Blu Mo nunca havia tido contato com esse tipo de profissional e não conhecia ninguém da área, então pediu ajuda à amiga. Generosa, a mulher trouxe no dia seguinte um maço de cartões de visita para Blu Mo escolher. Entusiasmada, Blu Mo selecionou alguns dos mais renomados, decidida a tentar qualquer coisa.
Vieram vários mestres do ocultismo, realizaram rituais atrás de rituais, muito dinheiro foi gasto, papéis místicos de todas as cores foram colados por toda a casa, mas nada mudou.
Certo dia, ao navegar pelo círculo de contatos, Blu Mo viu Yang Xi compartilhando meu anúncio. Yang Xi era sua agente de seguros, uma pessoa em quem confiava muito. Agarrando-se à última esperança — e após muita hesitação — Blu Mo decidiu me procurar.
No entanto, ao me ver pela primeira vez, sentiu uma enorme decepção. Achou-me jovem demais; mesmo que eu não fosse um charlatão, provavelmente não teria grandes habilidades. Por isso, ficou indecisa ao voltar para casa.
Deveria desistir? Aqueles dias de angústia eram insuportáveis. Mas insistir seria, talvez, gastar dinheiro à toa mais uma vez.
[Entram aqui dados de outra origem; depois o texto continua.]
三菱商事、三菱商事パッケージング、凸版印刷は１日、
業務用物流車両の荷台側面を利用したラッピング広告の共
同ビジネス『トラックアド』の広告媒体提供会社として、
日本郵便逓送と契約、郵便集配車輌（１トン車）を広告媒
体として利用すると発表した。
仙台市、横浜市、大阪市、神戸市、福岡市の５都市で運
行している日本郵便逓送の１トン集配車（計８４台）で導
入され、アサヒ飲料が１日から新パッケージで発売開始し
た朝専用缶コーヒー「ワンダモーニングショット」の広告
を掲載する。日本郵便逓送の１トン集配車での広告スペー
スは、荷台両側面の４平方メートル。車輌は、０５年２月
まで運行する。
Enquanto hesitava, outros acontecimentos assustadores passaram a ocorrer.
Por exemplo, ao sair, tinha certeza de ter apagado todas as luzes, mas, ao voltar, encontrava-as acesas. Não cozinhava há dias, mas ao abrir a geladeira, encontrava sobras de comida. Blu Mo estava à beira de um colapso.
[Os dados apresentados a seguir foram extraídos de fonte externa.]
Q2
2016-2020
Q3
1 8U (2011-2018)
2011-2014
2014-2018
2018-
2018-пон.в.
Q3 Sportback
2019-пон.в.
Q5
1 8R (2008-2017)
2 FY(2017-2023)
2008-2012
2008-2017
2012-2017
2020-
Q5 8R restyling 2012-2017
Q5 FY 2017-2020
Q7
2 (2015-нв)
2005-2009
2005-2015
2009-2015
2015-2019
Desde o desaparecimento de Wang Jun, ou estava em crise, ou prestes a enlouquecer de vez. Desesperada, decidiu ligar para mim.
Por precaução, porém, não me pediu logo de início para ajudá-la. Primeiro, sugeriu que assinássemos um contrato e, fingindo estar em viagem de trabalho, pediu que eu aguardasse seu telefonema — apenas para testar minha reação.
Se eu não conseguisse esperar e ligasse para ela antes, Blu Mo me consideraria igual aos outros mestres do ocultismo: um impostor interessado apenas em seu dinheiro. Nesse caso, recusaria sem hesitar.
Felizmente, tive paciência e não a procurei, ou teria perdido aquele trabalho. Blu Mo ainda pretendia adiar um pouco mais, até que, dois dias atrás, algo ainda mais assustador aconteceu, impedindo-a de esperar.
Naquela noite, Blu Mo, após o banho, vestia-se quando ouviu Wang Jun chamando por ela. Pensou ser mais uma alucinação auditiva e não deu importância. Contudo, a voz não cessou e parecia vir de um canto do banheiro.
Assustada, Blu Mo vestiu-se rapidamente e se preparou para sair. Ao passar diante do espelho do gabinete de pia, percebeu, horrorizada, que o reflexo não era o seu, mas o de Wang Jun.
Sim, Blu Mo viu Wang Jun dentro do espelho, falando com ela. Naquele instante, pensou que seu coração pararia de bater; o peito apertou, o ar faltou, quis sair correndo do banheiro, mas suas pernas não respondiam, como se uma força misteriosa a imobilizasse.
Wang Jun acenava para ela do espelho: “Mo Mo, você não está me procurando? Venha, junte-se a mim, nunca mais nos separaremos.”
Blu Mo sacudia a cabeça com força, mas não conseguia pronunciar uma única palavra. Wang Jun, com um sorriso encantador, aproximava-se lentamente, como se fosse sair do espelho a qualquer momento.